Families of children who are deaf and hard of hearing (DHH) who live in India face certain barriers in their search for intervention and education services appropriate for their child. To create sustainable change in the early diagnosis and intervention process, it is important to understand what the strengths and barriers of the current process are. The following list of barriers was compiled based on responses from 40 pre-service and in-service professionals who participated in professional development activities hosted by Listening Together.
- Newborn hearing screening is not universal
- Pediatricians are not aware of need of early detection
- Lack of access to pediatric audiologists
- Shortage of professionals (EI providers, SLPs, and teachers), with expertise in working with children who are DHH
- Lack of comprehensive diagnosis and care related to hearing loss and other developmental concerns.

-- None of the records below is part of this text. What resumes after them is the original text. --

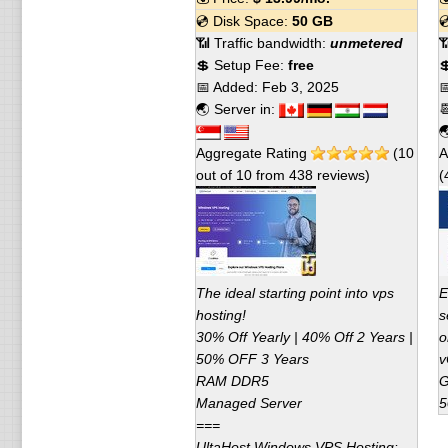
💿 Disk Space:
50 GB

📶 Traffic bandwidth:
unmetered

💲 Setup Fee:
free

📅 Added:
Feb 3, 2025

🌏 Server in:


Aggregate Rating
(
10
A
out of
10
from
438
reviews)
(
The ideal starting point into vps
E
hosting!
s
30% Off Yearly | 40% Off 2 Years |
o
50% OFF 3 Years
v
RAM DDR5
G
Managed Server
5
===
UltaHost Windows VPS Hosting:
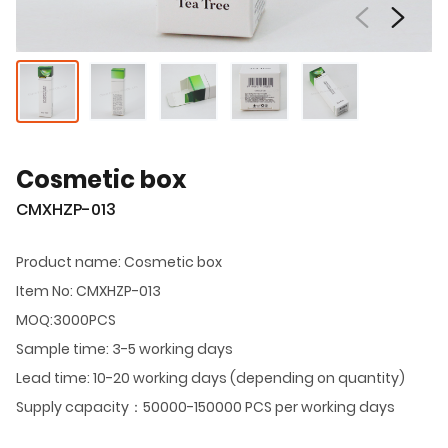
Cosmetic box
CMXHZP-013
Product name: Cosmetic box
Item No: CMXHZP-013
MOQ:3000PCS
Sample time: 3-5 working days
Lead time: 10-20 working days (depending on quantity)
Supply capacity：50000-150000 PCS per working days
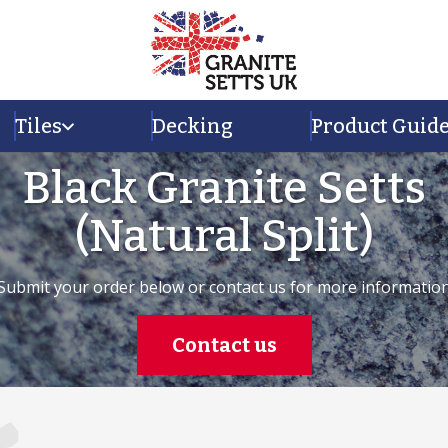
Tiles
Decking
Product Guid
Black Granite Setts
(Natural Split)
Submit your order below or contact us for more informatio
Contact us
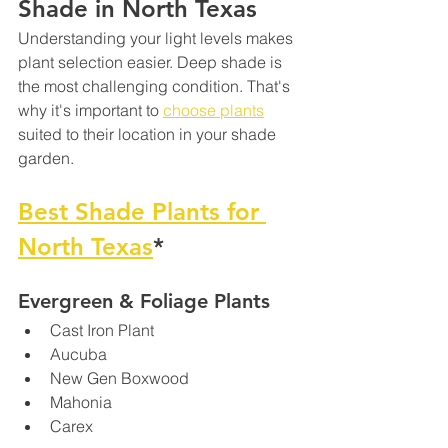
Shade in North Texas
Understanding your light levels makes 
plant selection easier. Deep shade is 
the most challenging condition. That's 
why it's important to 
choose plants
suited to their location in your shade 
garden.
Best Shade Plants for 
North Texas
*
Evergreen & Foliage Plants
Cast Iron Plant 
Aucuba
New Gen Boxwood
Mahonia
Carex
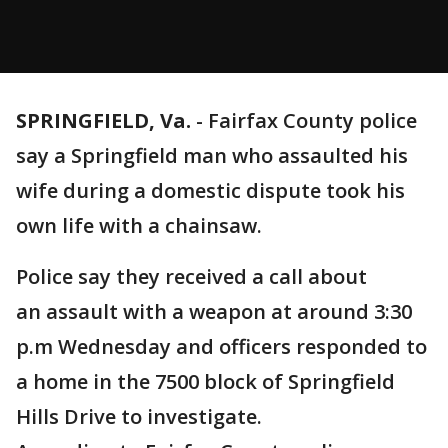
SPRINGFIELD, Va.
-
Fairfax County police
say a Springfield man who assaulted his
wife during a domestic dispute took his
own life with a chainsaw.
Police say they received a call about
an assault with a weapon at around 3:30
p.m Wednesday and officers responded to
a home in the 7500 block of Springfield
Hills Drive to investigate.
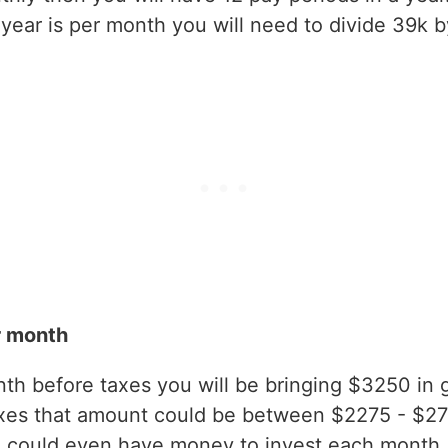
ear is per month you will need to divide 39k b
r month
h before taxes you will be bringing $3250 in gr
axes that amount could be between $2275 - $2
 could even have money to invest each month.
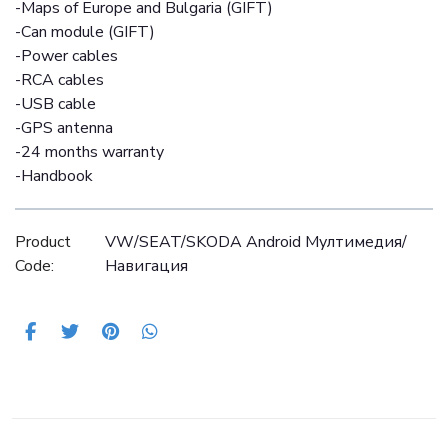
-Maps of Europe and Bulgaria (GIFT)
-Can module (GIFT)
-Power cables
-RCA cables
-USB cable
-GPS antenna
-24 months warranty
-Handbook
Product
VW/SEAT/SKODA Android Mултимедия/
Code:
Навигация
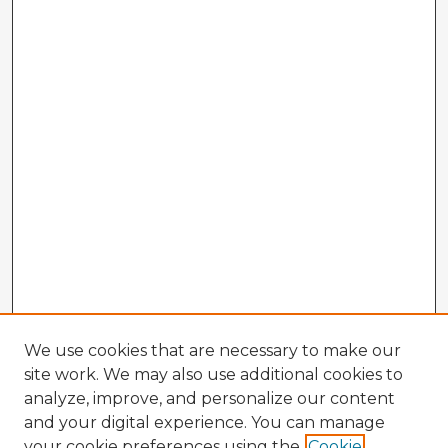
We use cookies that are necessary to make our
site work. We may also use additional cookies to
analyze, improve, and personalize our content
and your digital experience. You can manage
your cookie preferences using the
Cookie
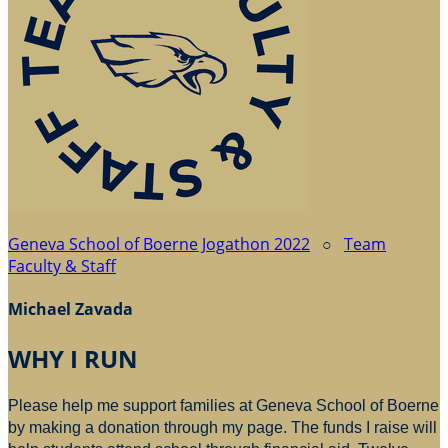
Geneva School of Boerne Jogathon 2022
○
Team
Faculty & Staff
Michael Zavada
WHY I RUN
Please help me support families at Geneva School of Boerne
by making a donation through my page. The funds I raise will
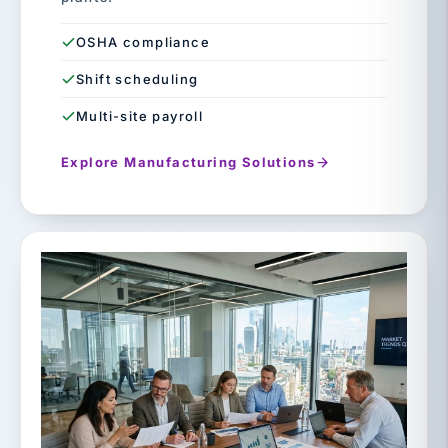
OSHA compliance
Shift scheduling
Multi-site payroll
Explore Manufacturing Solutions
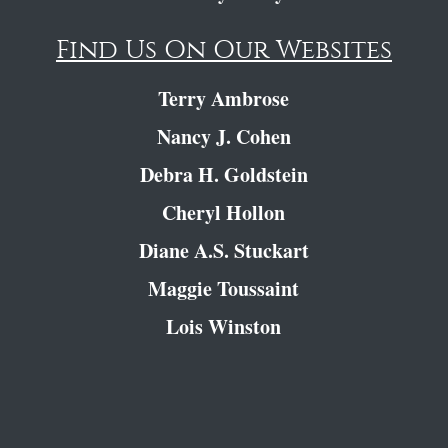
Find Us On Our Websites
Terry Ambrose
Nancy J. Cohen
Debra H. Goldstein
Cheryl Hollon
Diane A.S. Stuckart
Maggie Toussaint
Lois Winston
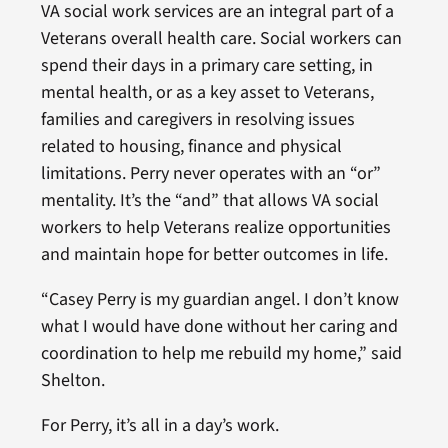
VA social work services are an integral part of a
Veterans overall health care. Social workers can
spend their days in a primary care setting, in
mental health, or as a key asset to Veterans,
families and caregivers in resolving issues
related to housing, finance and physical
limitations. Perry never operates with an “or”
mentality. It’s the “and” that allows VA social
workers to help Veterans realize opportunities
and maintain hope for better outcomes in life.
“Casey Perry is my guardian angel. I don’t know
what I would have done without her caring and
coordination to help me rebuild my home,” said
Shelton.
For Perry, it’s all in a day’s work.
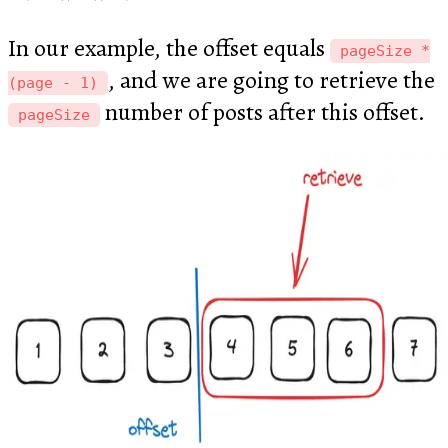
In our example, the offset equals
pageSize *
, and we are going to retrieve the
(page - 1)
number of posts after this offset.
pageSize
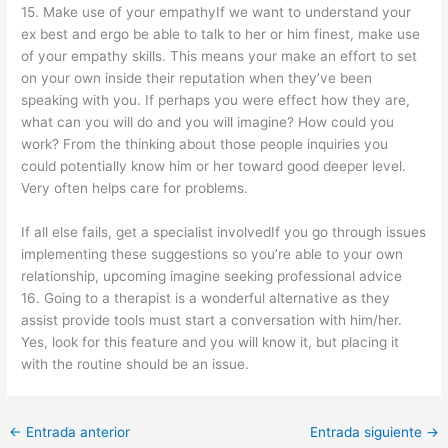
15. Make use of your empathyIf we want to understand your
ex best and ergo be able to talk to her or him finest, make use
of your empathy skills. This means your make an effort to set
on your own inside their reputation when they’ve been
speaking with you. If perhaps you were effect how they are,
what can you will do and you will imagine? How could you
work? From the thinking about those people inquiries you
could potentially know him or her toward good deeper level.
Very often helps care for problems.
If all else fails, get a specialist involvedIf you go through issues
implementing these suggestions so you’re able to your own
relationship, upcoming imagine seeking professional advice
16. Going to a therapist is a wonderful alternative as they
assist provide tools must start a conversation with him/her.
Yes, look for this feature and you will know it, but placing it
with the routine should be an issue.
←
Entrada anterior
Entrada siguiente
→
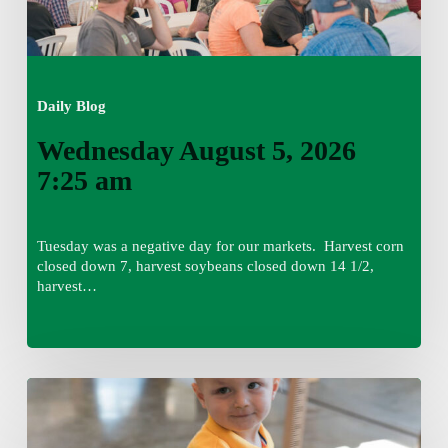
Daily Blog
Wednesday August 5, 2026
7:25 am
Tuesday was a negative day for our markets. Harvest corn
closed down 7, harvest soybeans closed down 14 1/2,
harvest…
Tuesday,
August
4,
7:50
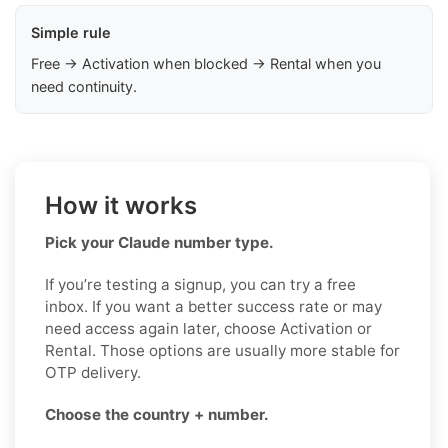
Simple rule
Free → Activation when blocked → Rental when you
need continuity.
How it works
Pick your Claude number type.
If you’re testing a signup, you can try a free
inbox. If you want a better success rate or may
need access again later, choose Activation or
Rental. Those options are usually more stable for
OTP delivery.
Choose the country + number.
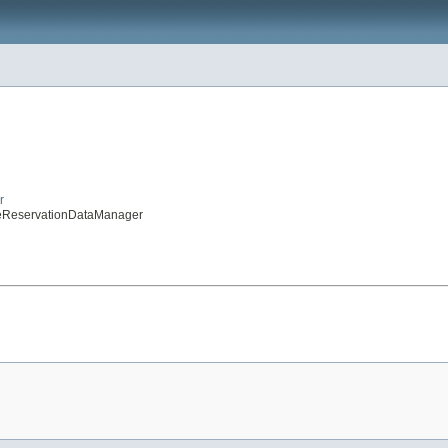
r
peReservationDataManager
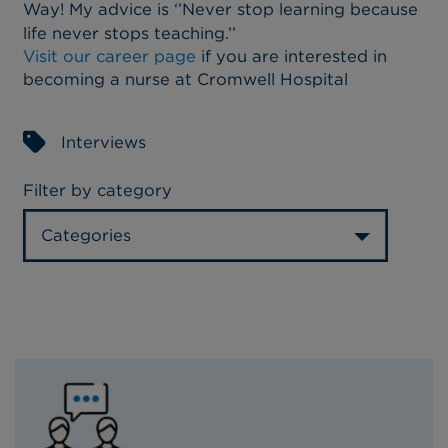
Way! My advice is ‘’Never stop learning because
life never stops teaching.’’
Visit our career page
if you are interested in
becoming a nurse at Cromwell Hospital
Interviews
Filter by category
Categories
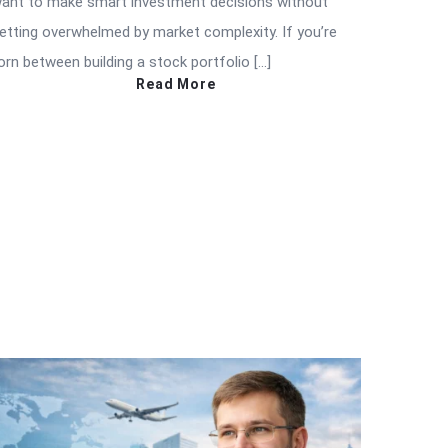
ant to make smart investment decisions without
etting overwhelmed by market complexity. If you’re
orn between building a stock portfolio […]
Read More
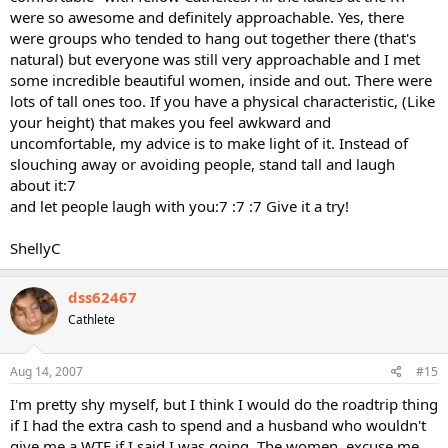
were so awesome and definitely approachable. Yes, there
were groups who tended to hang out together there (that's
natural) but everyone was still very approachable and I met
some incredible beautiful women, inside and out. There were
lots of tall ones too. If you have a physical characteristic, (Like
your height) that makes you feel awkward and
uncomfortable, my advice is to make light of it. Instead of
slouching away or avoiding people, stand tall and laugh
about it:7
and let people laugh with you:7 :7 :7 Give it a try!
ShellyC
dss62467
Cathlete
Aug 14, 2007
#15
I'm pretty shy myself, but I think I would do the roadtrip thing
if I had the extra cash to spend and a husband who wouldn't
give me a WTF if I said I was going. The women, excuse me,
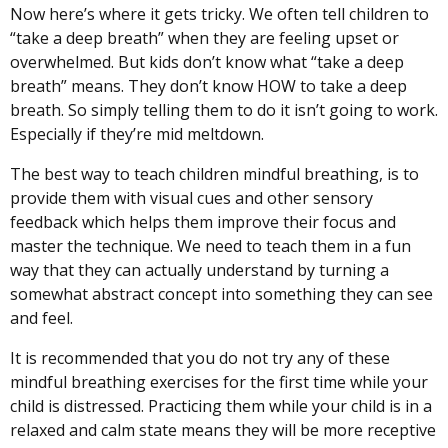
Now here’s where it gets tricky. We often tell children to
“take a deep breath” when they are feeling upset or
overwhelmed. But kids don’t know what “take a deep
breath” means. They don’t know HOW to take a deep
breath. So simply telling them to do it isn’t going to work.
Especially if they’re mid meltdown.
The best way to teach children mindful breathing, is to
provide them with visual cues and other sensory
feedback which helps them improve their focus and
master the technique. We need to teach them in a fun
way that they can actually understand by turning a
somewhat abstract concept into something they can see
and feel.
It is recommended that you do not try any of these
mindful breathing exercises for the first time while your
child is distressed. Practicing them while your child is in a
relaxed and calm state means they will be more receptive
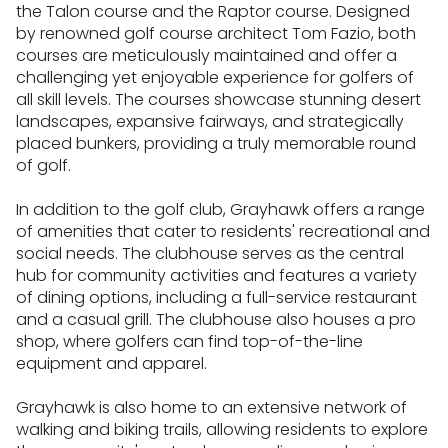
the Talon course and the Raptor course. Designed
by renowned golf course architect Tom Fazio, both
courses are meticulously maintained and offer a
challenging yet enjoyable experience for golfers of
all skill levels. The courses showcase stunning desert
landscapes, expansive fairways, and strategically
placed bunkers, providing a truly memorable round
of golf.
In addition to the golf club, Grayhawk offers a range
of amenities that cater to residents' recreational and
social needs. The clubhouse serves as the central
hub for community activities and features a variety
of dining options, including a full-service restaurant
and a casual grill. The clubhouse also houses a pro
shop, where golfers can find top-of-the-line
equipment and apparel.
Grayhawk is also home to an extensive network of
walking and biking trails, allowing residents to explore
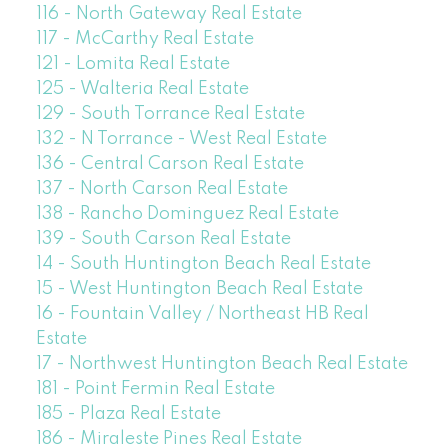
116 - North Gateway Real Estate
117 - McCarthy Real Estate
121 - Lomita Real Estate
125 - Walteria Real Estate
129 - South Torrance Real Estate
132 - N Torrance - West Real Estate
136 - Central Carson Real Estate
137 - North Carson Real Estate
138 - Rancho Dominguez Real Estate
139 - South Carson Real Estate
14 - South Huntington Beach Real Estate
15 - West Huntington Beach Real Estate
16 - Fountain Valley / Northeast HB Real
Estate
17 - Northwest Huntington Beach Real Estate
181 - Point Fermin Real Estate
185 - Plaza Real Estate
186 - Miraleste Pines Real Estate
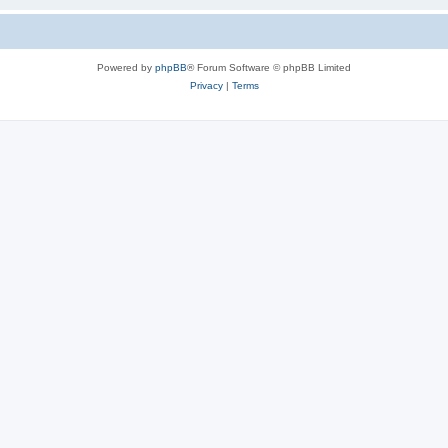
Powered by
phpBB
® Forum Software © phpBB Limited
Privacy
|
Terms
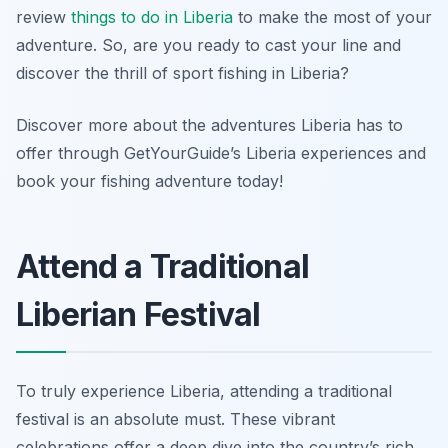
review
things to do in Liberia
to make the most of your
adventure. So, are you ready to cast your line and
discover the thrill of sport fishing in Liberia?
Discover more about the adventures Liberia has to
offer through GetYourGuide’s Liberia experiences and
book your fishing adventure today!
Attend a Traditional
Liberian Festival
To truly experience Liberia, attending a traditional
festival is an absolute must. These vibrant
celebrations offer a deep dive into the country’s rich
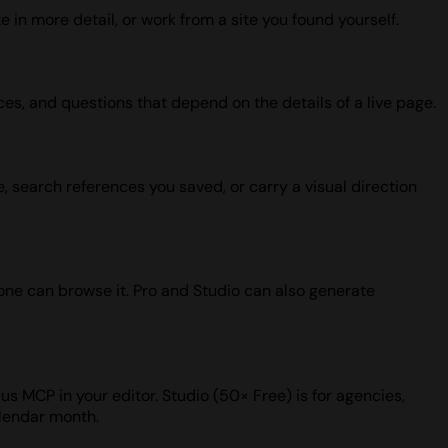
 in more detail, or work from a site you found yourself.
ces, and questions that depend on the details of a live page.
, search references you saved, or carry a visual direction
one can browse it. Pro and Studio can also generate
us MCP in your editor. Studio (50× Free) is for agencies,
alendar month.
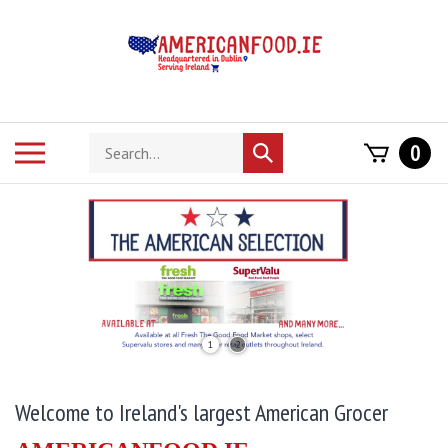
Skip
to
content
Search
Toggle
0
Submit
store
mobile
search
menu
1
2
Welcome to Ireland's largest American Grocer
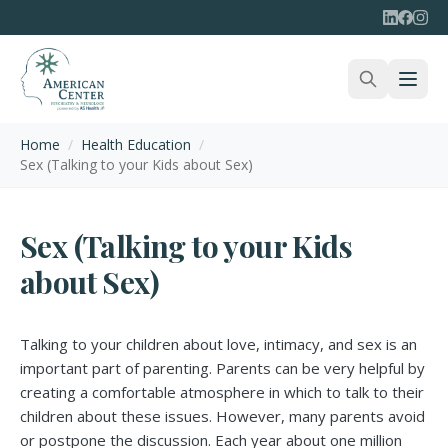
Home
/
Health Education
/
Sex (Talking to your Kids about Sex)
Sex (Talking to your Kids
about Sex)
Talking to your children about love, intimacy, and sex is an
important part of parenting. Parents can be very helpful by
creating a comfortable atmosphere in which to talk to their
children about these issues. However, many parents avoid
or postpone the discussion. Each year about one million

- Hearing technologies are expensive and are not covered through insurance
- Cost of therapy might be very high and unaffordable for parents
- Cost of services and travel to and from center/clinic/school can be prohibitive
- Some assistance can be available through government and private foundations, but process can be long.
- Stigma associated with having a child with disability
- Lack of acceptance and inclusion – parents might not feel comfortable telling extended family and friends about the child’s hearing loss, child might not wear devices in social settings
- The burden of caregiving is on the mother
- Mother might be held “responsible” for the hearing loss
- Stress on marriage and other familial relationships
- Not enough support for the parents (emotional, financial, etc.) or the child (having low expectations, ignoring the child)
- Dealing with issues unique to multi-generational family units, “joint family”
- Patriarchal values in the family might hinder action
- Difficulty finding pre-school and school placement where child will be supported
- Large classrooms with emphasis on learning and demonstrating knowledge in only one right way
- Hesitance to make modifications and accommodations
- Not required to provide special education support
- Parents have to pay for a “shadow teacher” (aide, who might not have any training)
- Lack of collaboration within private therapists and educators
- Even with the Persons with Disabilities Act in place, parents have few legal rights, and providers do not have the same accountability that is seen in USA
- Misconceptions about hearing technology
- Professionals might advice parents to wait for a few months/ years as some children speak later
- Parents or other family members might look at hearing loss as a curse that can be removed by prayer, sacrifice, and other appeasement
The Listening Together team plans to address these barriers in early intervention through parent empowerment, professional development, and public awareness.